* **TASK BRIEF**
Set down each entry as it stands. Skip the pictures.

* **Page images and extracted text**
▬▬▬
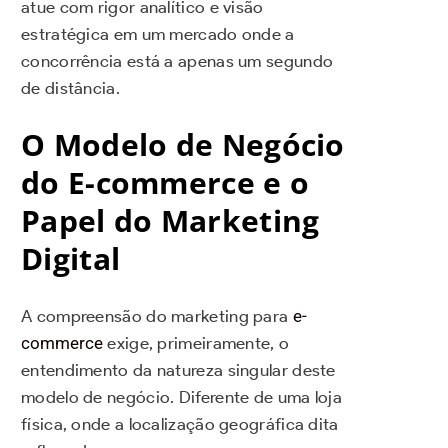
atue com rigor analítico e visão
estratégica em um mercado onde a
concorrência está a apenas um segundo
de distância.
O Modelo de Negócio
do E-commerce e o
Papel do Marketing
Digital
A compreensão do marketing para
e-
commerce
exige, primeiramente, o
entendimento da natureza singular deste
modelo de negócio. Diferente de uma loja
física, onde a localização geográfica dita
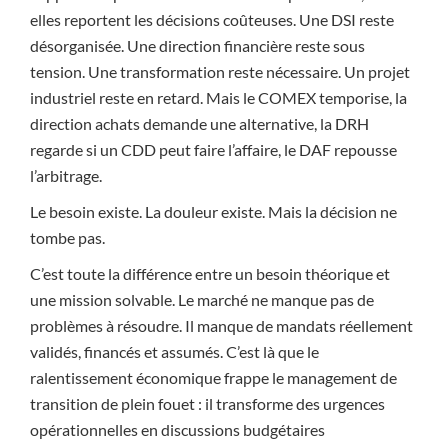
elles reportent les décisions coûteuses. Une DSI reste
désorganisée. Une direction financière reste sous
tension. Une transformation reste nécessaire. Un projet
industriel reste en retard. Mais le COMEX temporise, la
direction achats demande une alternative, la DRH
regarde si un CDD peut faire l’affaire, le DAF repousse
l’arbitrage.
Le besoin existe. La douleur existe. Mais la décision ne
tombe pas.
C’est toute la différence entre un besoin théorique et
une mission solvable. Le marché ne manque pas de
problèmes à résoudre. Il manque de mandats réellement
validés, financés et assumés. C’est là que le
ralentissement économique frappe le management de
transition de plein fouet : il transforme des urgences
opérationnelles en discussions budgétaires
▬▬▬
* **RESPONSE TO THE TASK**
atue com rigor analítico e visão
estratégica em um mercado onde a
concorrência está a apenas um segundo
de distância.
O Modelo de Negócio
do E-commerce e o
Papel do Marketing
Digital
A compreensão do marketing para
e-
commerce
exige, primeiramente, o
entendimento da natureza singular deste
modelo de negócio. Diferente de uma loja
física, onde a localização geográfica dita
elles reportent les décisions coûteuses. Une DSI reste
désorganisée. Une direction financière reste sous
tension. Une transformation reste nécessaire. Un projet
industriel reste en retard. Mais le COMEX temporise, la
direction achats demande une alternative, la DRH
regarde si un CDD peut faire l’affaire, le DAF repousse
l’arbitrage.
Le besoin existe. La douleur existe. Mais la décision ne
tombe pas.
C’est toute la différence entre un besoin théorique et
une mission solvable. Le marché ne manque pas de
problèmes à résoudre. Il manque de mandats réellement
validés, financés et assumés. C’est là que le
ralentissement économique frappe le management de
transition de plein fouet : il transforme des urgences
opérationnelles en discussions budgétaires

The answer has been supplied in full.